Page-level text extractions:
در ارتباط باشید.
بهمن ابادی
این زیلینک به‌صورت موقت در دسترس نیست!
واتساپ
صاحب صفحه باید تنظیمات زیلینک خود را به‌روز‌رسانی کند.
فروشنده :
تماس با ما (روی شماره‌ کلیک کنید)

---

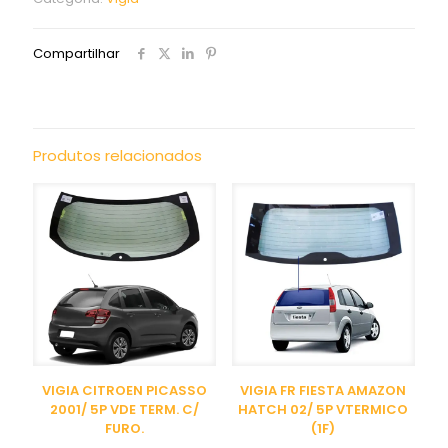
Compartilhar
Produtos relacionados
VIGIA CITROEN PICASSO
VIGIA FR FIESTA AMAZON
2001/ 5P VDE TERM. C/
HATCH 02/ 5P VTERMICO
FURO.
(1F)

WORK INSTRUCTION: Find the lines above that contain the word "زیلینک" and collect them.

RESPONSE TO THE EXERCISE:
این زیلینک به‌صورت موقت در دسترس نیست!
صاحب صفحه باید تنظیمات زیلینک خود را به‌روز‌رسانی کند.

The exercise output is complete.